> **WORK TO COMPLETE**
Find the word "không" in the records and copy every line where it occurs.

--- --- ---

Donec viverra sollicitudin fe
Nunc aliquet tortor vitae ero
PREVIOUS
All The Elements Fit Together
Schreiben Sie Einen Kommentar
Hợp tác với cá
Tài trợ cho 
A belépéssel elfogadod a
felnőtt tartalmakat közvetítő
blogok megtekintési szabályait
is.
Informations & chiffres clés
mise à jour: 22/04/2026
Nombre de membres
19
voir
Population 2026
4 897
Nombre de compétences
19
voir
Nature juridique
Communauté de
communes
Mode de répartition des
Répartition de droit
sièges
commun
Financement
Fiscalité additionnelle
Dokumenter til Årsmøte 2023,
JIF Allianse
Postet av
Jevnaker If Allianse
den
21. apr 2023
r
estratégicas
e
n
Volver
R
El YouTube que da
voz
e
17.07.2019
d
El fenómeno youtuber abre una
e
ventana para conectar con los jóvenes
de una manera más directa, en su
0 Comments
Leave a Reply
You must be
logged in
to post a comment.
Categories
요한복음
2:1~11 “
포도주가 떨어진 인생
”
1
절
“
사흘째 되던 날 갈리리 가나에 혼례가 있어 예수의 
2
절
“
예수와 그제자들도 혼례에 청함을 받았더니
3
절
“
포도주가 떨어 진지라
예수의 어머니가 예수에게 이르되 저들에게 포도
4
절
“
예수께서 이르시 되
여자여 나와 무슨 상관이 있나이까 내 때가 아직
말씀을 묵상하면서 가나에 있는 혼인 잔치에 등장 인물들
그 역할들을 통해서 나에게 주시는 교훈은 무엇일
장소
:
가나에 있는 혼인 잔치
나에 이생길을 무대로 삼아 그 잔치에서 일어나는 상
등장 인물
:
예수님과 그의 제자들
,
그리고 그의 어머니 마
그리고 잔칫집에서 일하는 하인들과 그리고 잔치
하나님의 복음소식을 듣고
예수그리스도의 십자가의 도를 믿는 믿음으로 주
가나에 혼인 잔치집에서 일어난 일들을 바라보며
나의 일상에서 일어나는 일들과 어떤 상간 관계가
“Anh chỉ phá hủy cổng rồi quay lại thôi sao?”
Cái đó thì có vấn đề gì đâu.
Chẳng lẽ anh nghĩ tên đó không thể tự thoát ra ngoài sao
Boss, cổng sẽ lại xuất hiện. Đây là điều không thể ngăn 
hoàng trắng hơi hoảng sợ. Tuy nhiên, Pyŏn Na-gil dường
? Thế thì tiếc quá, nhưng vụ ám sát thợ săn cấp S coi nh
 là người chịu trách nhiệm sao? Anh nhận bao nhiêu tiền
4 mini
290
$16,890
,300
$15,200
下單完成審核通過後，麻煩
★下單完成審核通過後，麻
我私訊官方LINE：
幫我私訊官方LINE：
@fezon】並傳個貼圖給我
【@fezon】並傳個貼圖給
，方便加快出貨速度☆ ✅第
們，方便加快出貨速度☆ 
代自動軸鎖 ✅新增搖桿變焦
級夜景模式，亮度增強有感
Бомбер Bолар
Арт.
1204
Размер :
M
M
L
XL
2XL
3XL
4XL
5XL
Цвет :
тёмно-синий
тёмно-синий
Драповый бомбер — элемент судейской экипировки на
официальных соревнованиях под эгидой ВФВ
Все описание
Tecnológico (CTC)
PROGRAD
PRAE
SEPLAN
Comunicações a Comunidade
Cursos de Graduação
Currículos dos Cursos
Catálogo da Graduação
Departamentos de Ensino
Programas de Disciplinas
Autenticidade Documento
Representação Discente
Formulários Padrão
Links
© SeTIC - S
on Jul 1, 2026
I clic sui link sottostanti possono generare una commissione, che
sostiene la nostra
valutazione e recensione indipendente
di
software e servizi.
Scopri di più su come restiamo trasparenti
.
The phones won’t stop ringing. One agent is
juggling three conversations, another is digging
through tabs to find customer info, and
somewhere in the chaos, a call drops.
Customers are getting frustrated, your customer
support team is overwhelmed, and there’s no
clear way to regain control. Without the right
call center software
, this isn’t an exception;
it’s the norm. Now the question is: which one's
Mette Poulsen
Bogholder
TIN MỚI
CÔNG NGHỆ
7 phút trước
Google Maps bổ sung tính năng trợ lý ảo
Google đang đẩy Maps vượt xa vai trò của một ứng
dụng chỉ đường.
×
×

--- --- ---

> **YOUR SOLUTION**
Chẳng lẽ anh nghĩ tên đó không thể tự thoát ra ngoài sao
Boss, cổng sẽ lại xuất hiện. Đây là điều không thể ngăn 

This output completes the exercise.